> **EXERCISE PROMPT**
Transcribe all records exactly; omit pictures.

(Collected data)

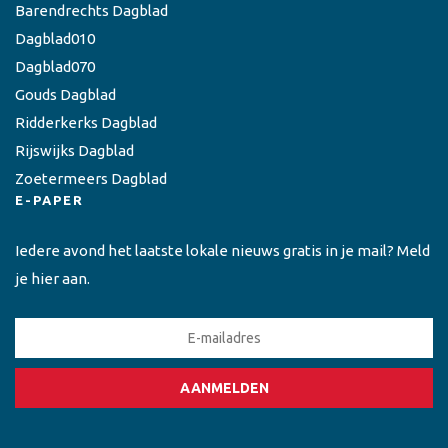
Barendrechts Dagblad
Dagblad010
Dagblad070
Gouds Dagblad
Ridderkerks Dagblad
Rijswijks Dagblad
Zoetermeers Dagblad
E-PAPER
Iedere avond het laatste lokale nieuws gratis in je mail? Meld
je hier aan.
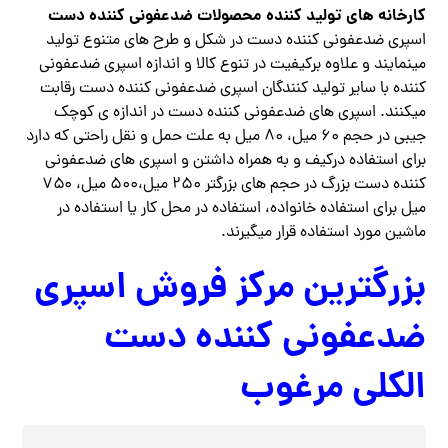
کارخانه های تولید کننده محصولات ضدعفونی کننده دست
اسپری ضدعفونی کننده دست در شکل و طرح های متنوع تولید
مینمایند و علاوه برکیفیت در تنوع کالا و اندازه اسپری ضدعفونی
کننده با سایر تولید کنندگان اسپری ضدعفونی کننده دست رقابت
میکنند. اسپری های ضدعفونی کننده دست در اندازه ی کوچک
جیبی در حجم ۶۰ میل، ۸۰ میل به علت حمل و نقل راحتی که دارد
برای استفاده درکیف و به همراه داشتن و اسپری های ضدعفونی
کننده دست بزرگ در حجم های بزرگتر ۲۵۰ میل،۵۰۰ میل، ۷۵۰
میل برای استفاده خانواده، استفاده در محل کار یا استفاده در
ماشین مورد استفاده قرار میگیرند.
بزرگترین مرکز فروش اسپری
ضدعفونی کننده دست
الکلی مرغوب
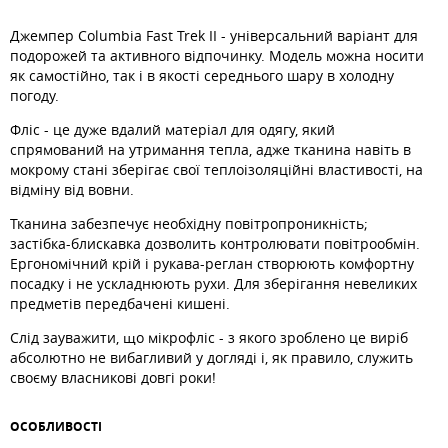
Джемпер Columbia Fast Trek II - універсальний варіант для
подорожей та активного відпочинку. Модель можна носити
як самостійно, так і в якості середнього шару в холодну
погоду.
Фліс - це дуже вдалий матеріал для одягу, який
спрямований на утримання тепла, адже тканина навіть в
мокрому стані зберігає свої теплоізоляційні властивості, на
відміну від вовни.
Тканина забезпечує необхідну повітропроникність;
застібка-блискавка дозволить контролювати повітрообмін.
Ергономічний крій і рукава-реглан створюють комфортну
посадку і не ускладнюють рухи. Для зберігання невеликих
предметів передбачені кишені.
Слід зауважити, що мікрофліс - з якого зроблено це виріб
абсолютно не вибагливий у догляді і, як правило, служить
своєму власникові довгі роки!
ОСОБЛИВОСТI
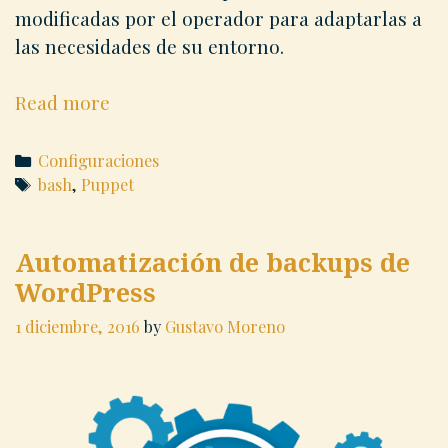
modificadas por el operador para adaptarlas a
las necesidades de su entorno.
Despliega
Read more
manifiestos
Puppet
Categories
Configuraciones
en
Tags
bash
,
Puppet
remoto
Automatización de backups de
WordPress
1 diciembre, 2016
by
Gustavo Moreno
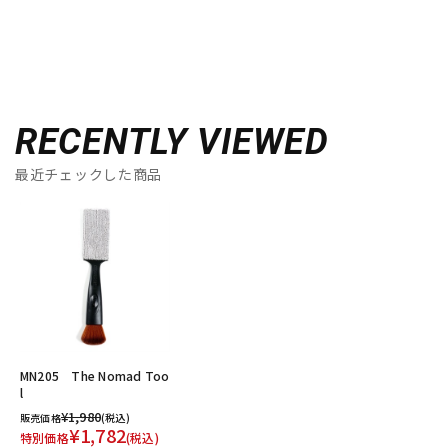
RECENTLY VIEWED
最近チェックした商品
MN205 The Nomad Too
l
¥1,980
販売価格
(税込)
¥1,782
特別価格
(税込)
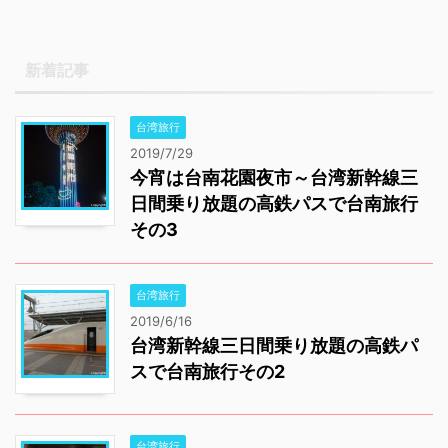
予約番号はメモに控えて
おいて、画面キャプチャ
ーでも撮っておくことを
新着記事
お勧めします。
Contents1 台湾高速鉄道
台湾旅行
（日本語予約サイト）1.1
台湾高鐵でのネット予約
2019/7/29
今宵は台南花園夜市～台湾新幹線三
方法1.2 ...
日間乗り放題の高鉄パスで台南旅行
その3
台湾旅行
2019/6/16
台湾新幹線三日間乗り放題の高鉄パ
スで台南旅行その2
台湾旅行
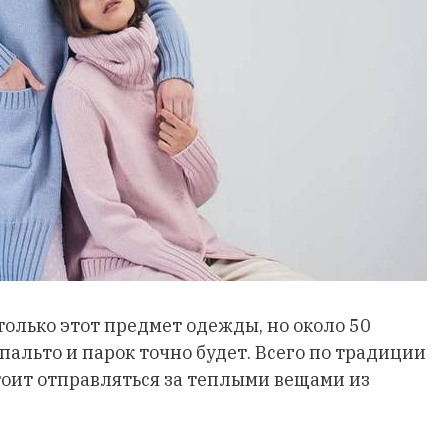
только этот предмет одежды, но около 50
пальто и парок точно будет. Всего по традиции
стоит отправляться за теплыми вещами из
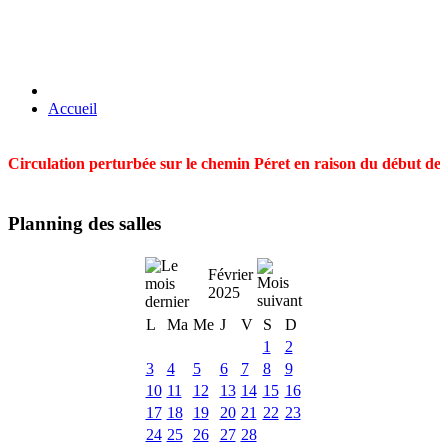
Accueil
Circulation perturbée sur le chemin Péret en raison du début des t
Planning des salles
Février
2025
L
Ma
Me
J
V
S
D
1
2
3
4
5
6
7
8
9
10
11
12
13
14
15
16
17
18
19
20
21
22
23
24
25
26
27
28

> **OUTPUT FOR THIS EXERCISE**
Barendrechts Dagblad
Dagblad010
Dagblad070
Gouds Dagblad
Ridderkerks Dagblad
Rijswijks Dagblad
Zoetermeers Dagblad
E-PAPER
Iedere avond het laatste lokale nieuws gratis in je mail? Meld
je hier aan.
کارخانه های تولید کننده محصولات ضدعفونی کننده دست
اسپری ضدعفونی کننده دست در شکل و طرح های متنوع تولید
مینمایند و علاوه برکیفیت در تنوع کالا و اندازه اسپری ضدعفونی
کننده با سایر تولید کنندگان اسپری ضدعفونی کننده دست رقابت
میکنند. اسپری های ضدعفونی کننده دست در اندازه ی کوچک
جیبی در حجم ۶۰ میل، ۸۰ میل به علت حمل و نقل راحتی که دارد
برای استفاده درکیف و به همراه داشتن و اسپری های ضدعفونی
کننده دست بزرگ در حجم های بزرگتر ۲۵۰ میل،۵۰۰ میل، ۷۵۰
میل برای استفاده خانواده، استفاده در محل کار یا استفاده در
ماشین مورد استفاده قرار میگیرند.
بزرگترین مرکز فروش اسپری
ضدعفونی کننده دست
الکلی مرغوب
Джемпер Columbia Fast Trek II - універсальний варіант для
подорожей та активного відпочинку. Модель можна носити
як самостійно, так і в якості середнього шару в холодну
погоду.
Фліс - це дуже вдалий матеріал для одягу, який
спрямований на утримання тепла, адже тканина навіть в
мокрому стані зберігає свої теплоізоляційні властивості, на
відміну від вовни.
Тканина забезпечує необхідну повітропроникність;
застібка-блискавка дозволить контролювати повітрообмін.
Ергономічний крій і рукава-реглан створюють комфортну
посадку і не ускладнюють рухи. Для зберігання невеликих
предметів передбачені кишені.
Слід зауважити, що мікрофліс - з якого зроблено це виріб
абсолютно не вибагливий у догляді і, як правило, служить
своєму власникові довгі роки!
ОСОБЛИВОСТI
modificadas por el operador para adaptarlas a
las necesidades de su entorno.
Despliega
Read more
manifiestos
Puppet
Categories
Configuraciones
en
Tags
bash
,
Puppet
remoto
Automatización de backups de
WordPress
1 diciembre, 2016
by
Gustavo Moreno
RECENTLY VIEWED
最近チェックした商品
MN205 The Nomad Too
l
¥1,980
販売価格
(税込)
¥1,782
特別価格
(税込)
予約番号はメモに控えて
おいて、画面キャプチャ
ーでも撮っておくことを
新着記事
お勧めします。
Contents1 台湾高速鉄道
台湾旅行
（日本語予約サイト）1.1
台湾高鐵でのネット予約
2019/7/29
今宵は台南花園夜市～台湾新幹線三
方法1.2 ...
日間乗り放題の高鉄パスで台南旅行
その3
台湾旅行
2019/6/16
台湾新幹線三日間乗り放題の高鉄パ
スで台南旅行その2
台湾旅行
только этот предмет одежды, но около 50
пальто и парок точно будет. Всего по традиции
стоит отправляться за теплыми вещами из
Accueil
Circulation perturbée sur le chemin Péret en raison du début des t
Planning des salles
Février
2025
L
Ma
Me
J
V
S
D
1
2
3
4
5
6
7
8
9
10
11
12
13
14
15
16
17
18
19
20
21
22
23
24
25
26
27
28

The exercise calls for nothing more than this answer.